* **Listed entries**
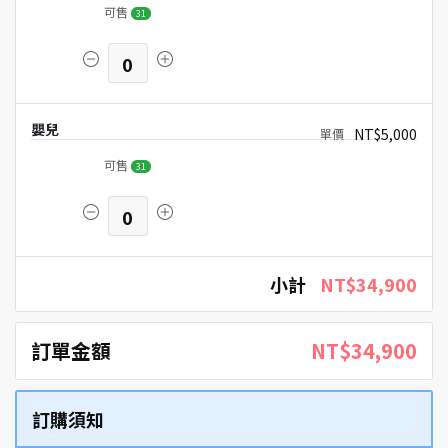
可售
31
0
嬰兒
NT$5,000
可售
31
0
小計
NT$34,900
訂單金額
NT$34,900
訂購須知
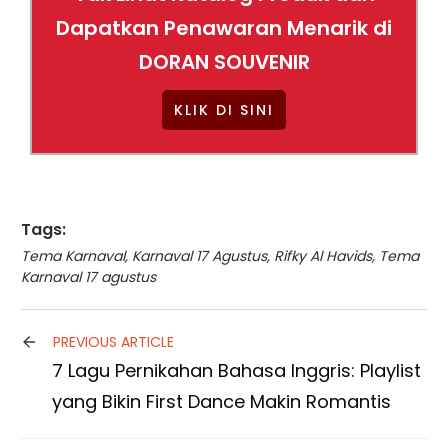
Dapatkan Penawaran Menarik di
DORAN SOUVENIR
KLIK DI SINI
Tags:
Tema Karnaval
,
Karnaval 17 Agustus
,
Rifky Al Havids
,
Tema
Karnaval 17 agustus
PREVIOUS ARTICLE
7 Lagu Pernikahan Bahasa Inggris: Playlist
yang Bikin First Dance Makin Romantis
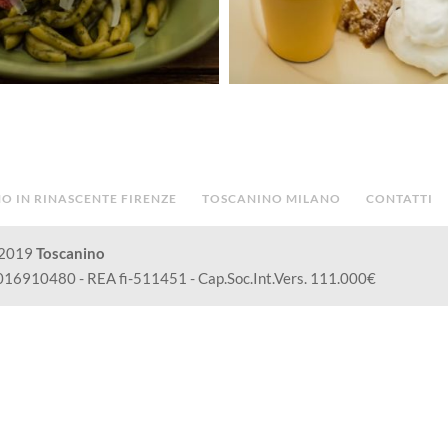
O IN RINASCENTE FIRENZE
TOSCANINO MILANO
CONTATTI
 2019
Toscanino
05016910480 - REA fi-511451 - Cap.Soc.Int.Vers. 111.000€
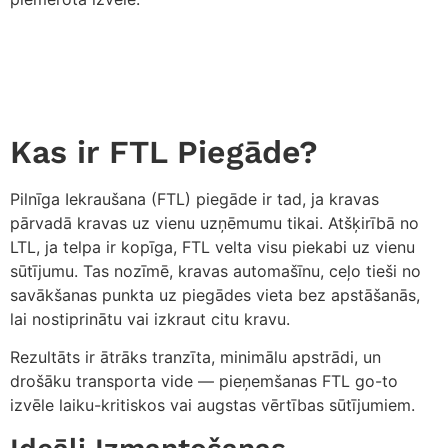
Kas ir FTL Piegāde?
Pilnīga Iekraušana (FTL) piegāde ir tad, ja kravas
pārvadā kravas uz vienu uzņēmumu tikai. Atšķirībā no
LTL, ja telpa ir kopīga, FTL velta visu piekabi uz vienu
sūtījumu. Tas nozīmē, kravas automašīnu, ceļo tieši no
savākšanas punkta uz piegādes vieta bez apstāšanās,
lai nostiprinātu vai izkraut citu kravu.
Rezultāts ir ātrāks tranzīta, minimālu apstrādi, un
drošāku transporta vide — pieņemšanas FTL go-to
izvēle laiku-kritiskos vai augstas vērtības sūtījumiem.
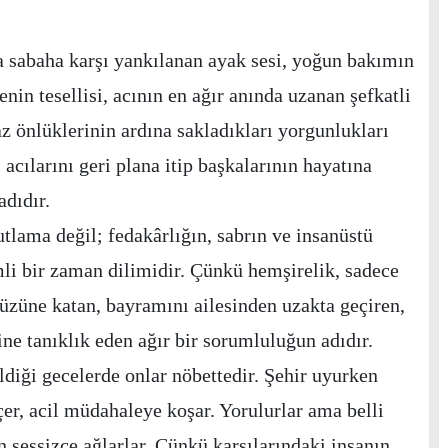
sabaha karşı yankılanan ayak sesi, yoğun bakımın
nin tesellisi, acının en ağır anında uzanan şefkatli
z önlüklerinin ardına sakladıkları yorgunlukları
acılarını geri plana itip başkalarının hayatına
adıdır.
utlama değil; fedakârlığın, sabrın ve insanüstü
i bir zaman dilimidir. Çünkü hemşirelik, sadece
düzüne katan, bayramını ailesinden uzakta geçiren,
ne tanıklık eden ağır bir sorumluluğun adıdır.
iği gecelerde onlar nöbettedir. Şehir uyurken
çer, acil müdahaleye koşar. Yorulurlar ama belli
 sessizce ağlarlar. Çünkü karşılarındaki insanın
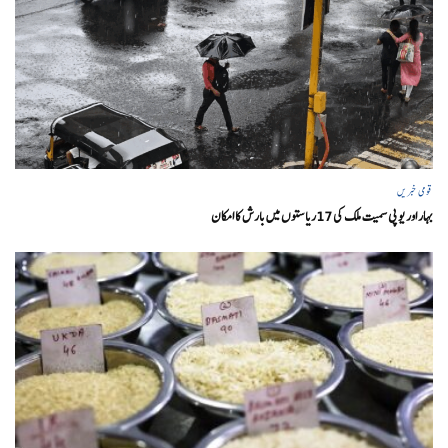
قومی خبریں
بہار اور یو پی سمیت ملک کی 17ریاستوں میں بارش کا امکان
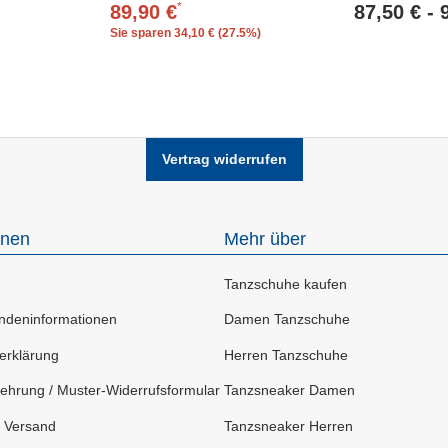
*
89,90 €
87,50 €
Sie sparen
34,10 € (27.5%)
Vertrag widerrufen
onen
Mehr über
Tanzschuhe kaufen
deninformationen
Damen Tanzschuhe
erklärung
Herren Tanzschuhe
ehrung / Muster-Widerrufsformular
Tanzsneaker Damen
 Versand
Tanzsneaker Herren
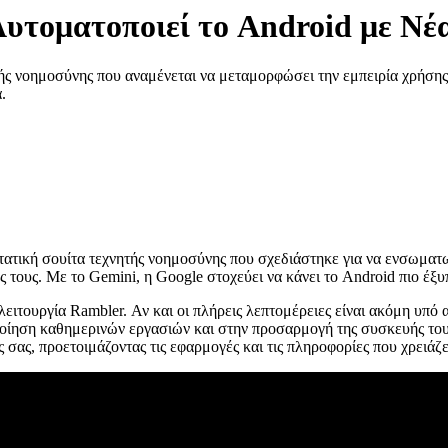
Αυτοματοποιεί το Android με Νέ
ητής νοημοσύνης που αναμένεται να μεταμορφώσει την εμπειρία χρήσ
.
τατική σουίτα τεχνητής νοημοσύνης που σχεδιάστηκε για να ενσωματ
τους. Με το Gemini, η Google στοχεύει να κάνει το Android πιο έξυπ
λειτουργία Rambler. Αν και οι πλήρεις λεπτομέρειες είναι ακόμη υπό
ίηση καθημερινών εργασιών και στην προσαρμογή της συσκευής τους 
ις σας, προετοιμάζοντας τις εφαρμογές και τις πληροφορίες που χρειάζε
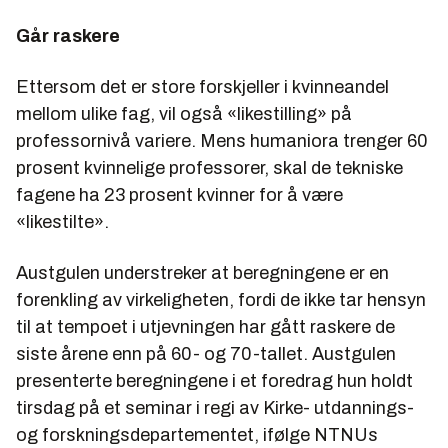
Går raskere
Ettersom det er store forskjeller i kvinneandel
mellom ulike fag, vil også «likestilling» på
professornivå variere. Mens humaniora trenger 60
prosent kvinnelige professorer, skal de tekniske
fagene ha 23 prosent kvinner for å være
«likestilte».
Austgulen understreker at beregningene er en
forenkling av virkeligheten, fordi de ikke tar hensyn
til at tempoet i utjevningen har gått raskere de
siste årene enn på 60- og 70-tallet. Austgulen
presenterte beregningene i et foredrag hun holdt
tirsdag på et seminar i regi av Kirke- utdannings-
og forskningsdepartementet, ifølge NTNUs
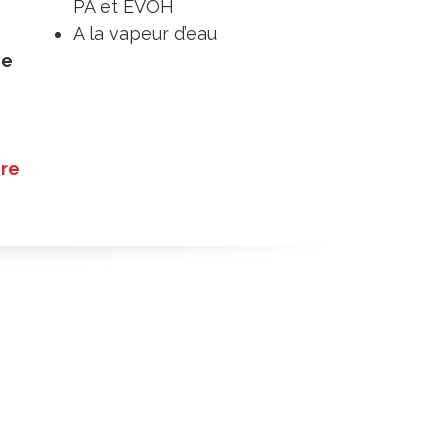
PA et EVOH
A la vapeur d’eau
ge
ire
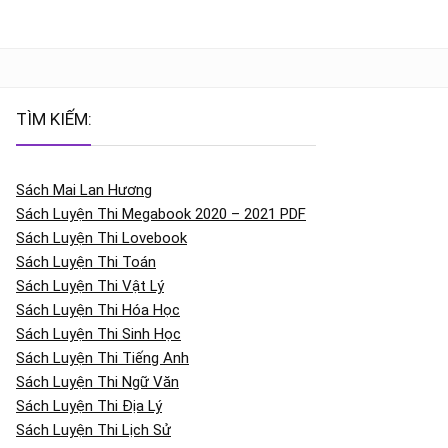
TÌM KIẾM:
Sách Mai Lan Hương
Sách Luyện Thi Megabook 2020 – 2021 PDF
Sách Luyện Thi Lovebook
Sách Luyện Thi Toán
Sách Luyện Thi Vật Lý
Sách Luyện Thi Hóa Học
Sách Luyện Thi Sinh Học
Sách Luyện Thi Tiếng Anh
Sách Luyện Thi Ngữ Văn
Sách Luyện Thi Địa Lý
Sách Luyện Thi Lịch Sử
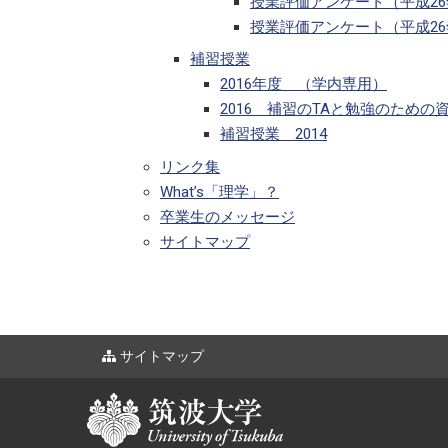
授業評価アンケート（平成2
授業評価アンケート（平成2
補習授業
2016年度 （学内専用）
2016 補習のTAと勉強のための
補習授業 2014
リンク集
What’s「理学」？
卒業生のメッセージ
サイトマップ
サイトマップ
* * *
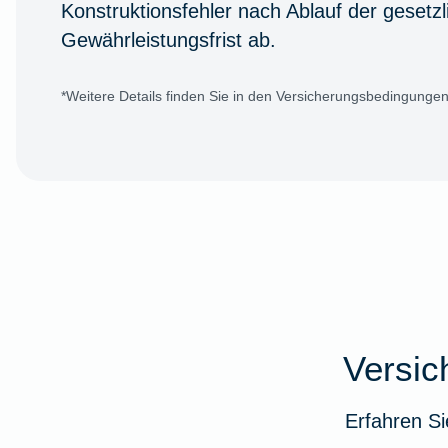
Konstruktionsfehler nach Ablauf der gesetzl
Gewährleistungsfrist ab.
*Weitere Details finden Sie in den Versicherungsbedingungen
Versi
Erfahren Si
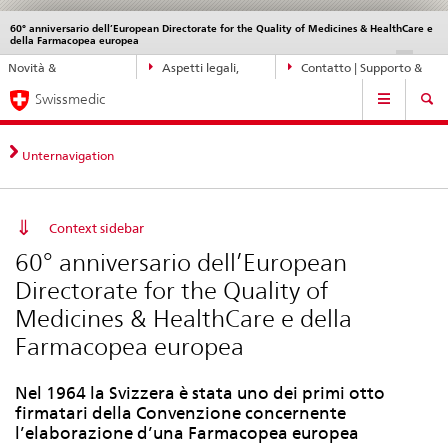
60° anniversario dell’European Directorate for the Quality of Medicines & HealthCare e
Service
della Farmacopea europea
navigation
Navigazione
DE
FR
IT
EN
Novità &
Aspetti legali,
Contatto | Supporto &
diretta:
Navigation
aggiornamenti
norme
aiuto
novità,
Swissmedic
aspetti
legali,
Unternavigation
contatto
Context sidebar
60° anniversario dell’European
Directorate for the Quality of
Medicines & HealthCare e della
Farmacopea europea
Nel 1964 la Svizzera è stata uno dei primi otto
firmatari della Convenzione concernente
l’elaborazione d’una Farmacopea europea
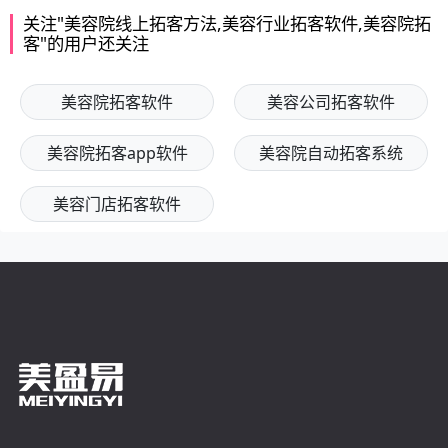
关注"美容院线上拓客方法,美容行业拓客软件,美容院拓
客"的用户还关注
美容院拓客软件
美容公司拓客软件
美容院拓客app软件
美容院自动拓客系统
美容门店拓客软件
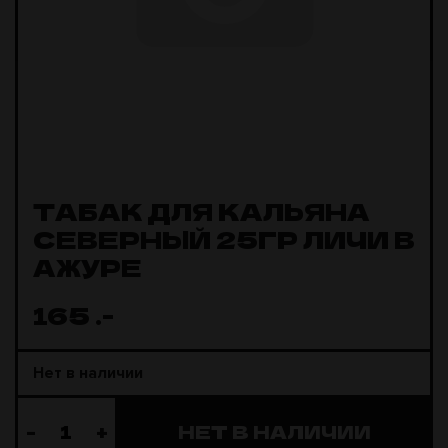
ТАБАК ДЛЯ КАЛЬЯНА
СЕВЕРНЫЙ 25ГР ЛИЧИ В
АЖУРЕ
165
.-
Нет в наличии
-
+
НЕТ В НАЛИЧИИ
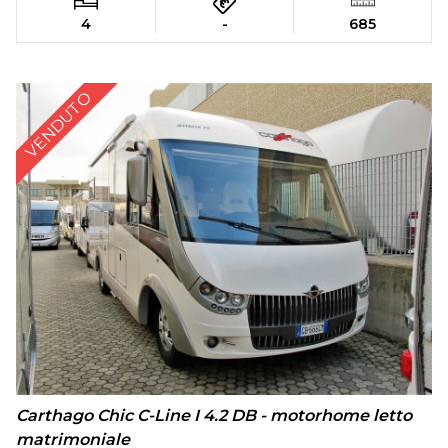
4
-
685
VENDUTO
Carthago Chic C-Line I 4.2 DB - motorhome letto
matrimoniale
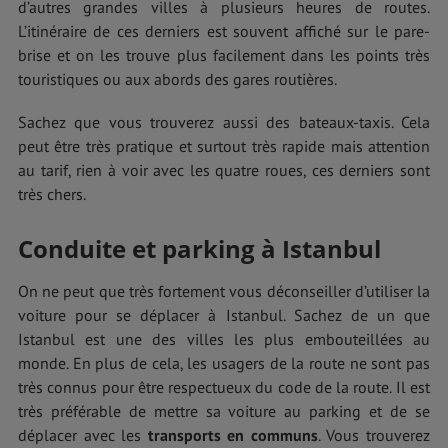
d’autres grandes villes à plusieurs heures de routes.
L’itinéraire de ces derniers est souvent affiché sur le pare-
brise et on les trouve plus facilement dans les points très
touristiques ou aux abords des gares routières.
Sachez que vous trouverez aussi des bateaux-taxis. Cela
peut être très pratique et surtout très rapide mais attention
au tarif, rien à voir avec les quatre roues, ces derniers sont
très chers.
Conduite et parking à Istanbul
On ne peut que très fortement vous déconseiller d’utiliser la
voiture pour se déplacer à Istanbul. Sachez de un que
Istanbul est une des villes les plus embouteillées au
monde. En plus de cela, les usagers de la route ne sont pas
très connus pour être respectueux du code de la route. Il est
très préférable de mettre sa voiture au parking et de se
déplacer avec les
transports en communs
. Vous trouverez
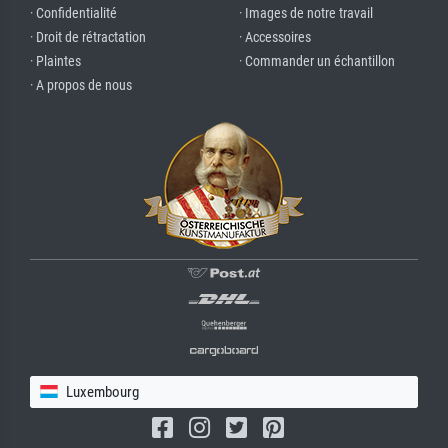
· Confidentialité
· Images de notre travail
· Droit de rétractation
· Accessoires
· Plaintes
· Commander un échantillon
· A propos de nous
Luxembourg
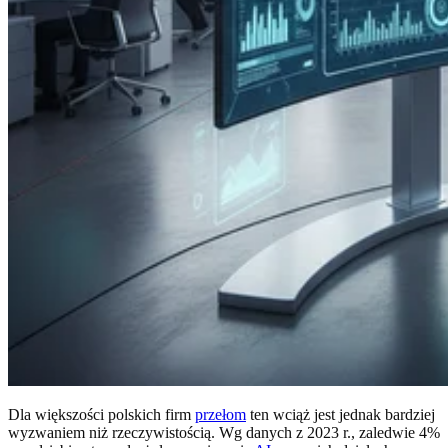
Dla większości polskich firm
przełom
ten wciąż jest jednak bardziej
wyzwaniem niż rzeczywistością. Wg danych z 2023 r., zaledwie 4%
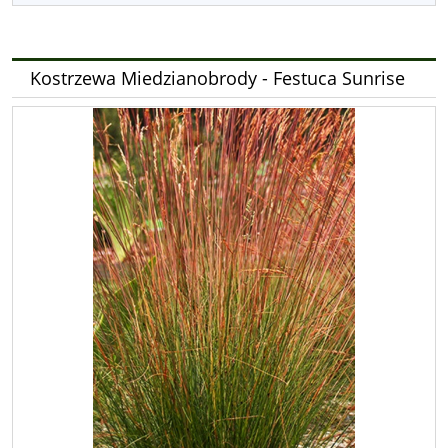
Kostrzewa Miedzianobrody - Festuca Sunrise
* * *
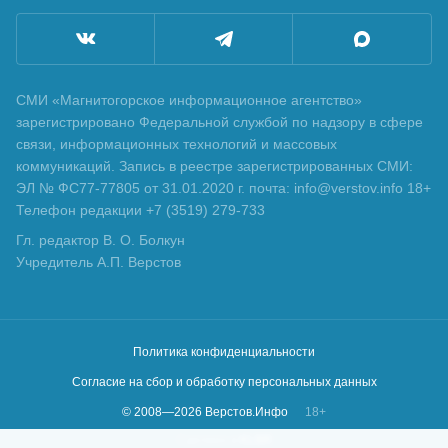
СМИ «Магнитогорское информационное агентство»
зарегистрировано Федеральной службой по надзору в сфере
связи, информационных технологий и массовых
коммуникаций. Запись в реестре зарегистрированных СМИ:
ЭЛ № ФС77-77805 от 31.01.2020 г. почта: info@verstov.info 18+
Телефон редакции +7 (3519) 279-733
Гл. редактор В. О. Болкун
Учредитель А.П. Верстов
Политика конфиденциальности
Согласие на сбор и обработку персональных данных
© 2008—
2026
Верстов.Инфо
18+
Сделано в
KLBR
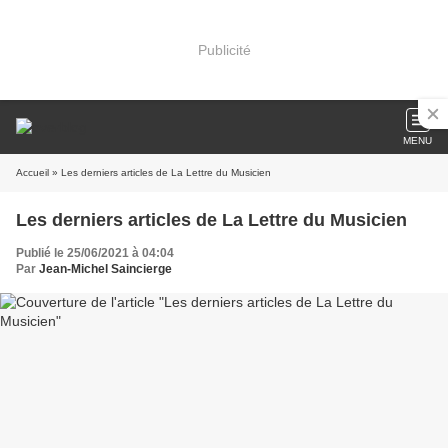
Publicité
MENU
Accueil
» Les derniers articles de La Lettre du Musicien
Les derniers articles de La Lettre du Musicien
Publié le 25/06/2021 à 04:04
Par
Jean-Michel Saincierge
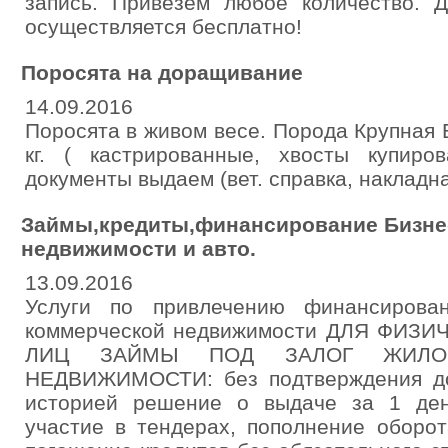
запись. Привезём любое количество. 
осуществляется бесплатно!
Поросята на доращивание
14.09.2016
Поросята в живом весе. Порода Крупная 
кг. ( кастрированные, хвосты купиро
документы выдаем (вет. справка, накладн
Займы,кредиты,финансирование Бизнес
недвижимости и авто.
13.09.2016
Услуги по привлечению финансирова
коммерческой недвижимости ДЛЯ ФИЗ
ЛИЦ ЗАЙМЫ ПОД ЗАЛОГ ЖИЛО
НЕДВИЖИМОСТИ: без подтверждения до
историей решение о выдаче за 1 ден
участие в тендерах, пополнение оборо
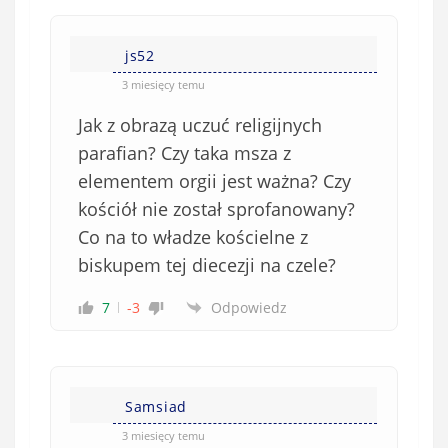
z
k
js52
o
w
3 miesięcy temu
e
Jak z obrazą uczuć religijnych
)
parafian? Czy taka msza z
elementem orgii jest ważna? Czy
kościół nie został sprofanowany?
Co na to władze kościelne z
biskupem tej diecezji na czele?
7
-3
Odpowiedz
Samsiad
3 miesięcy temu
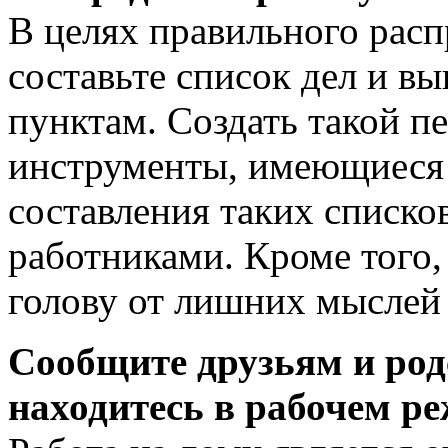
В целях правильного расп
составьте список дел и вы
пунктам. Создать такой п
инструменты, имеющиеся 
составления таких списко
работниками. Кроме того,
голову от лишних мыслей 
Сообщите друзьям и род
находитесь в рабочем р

* **Exercise goal**
Go through the entries and report every line with the string "avec".

* **Solution for this exercise**
au tarif, rien à voir avec les quatre roues, ces derniers sont
déplacer avec les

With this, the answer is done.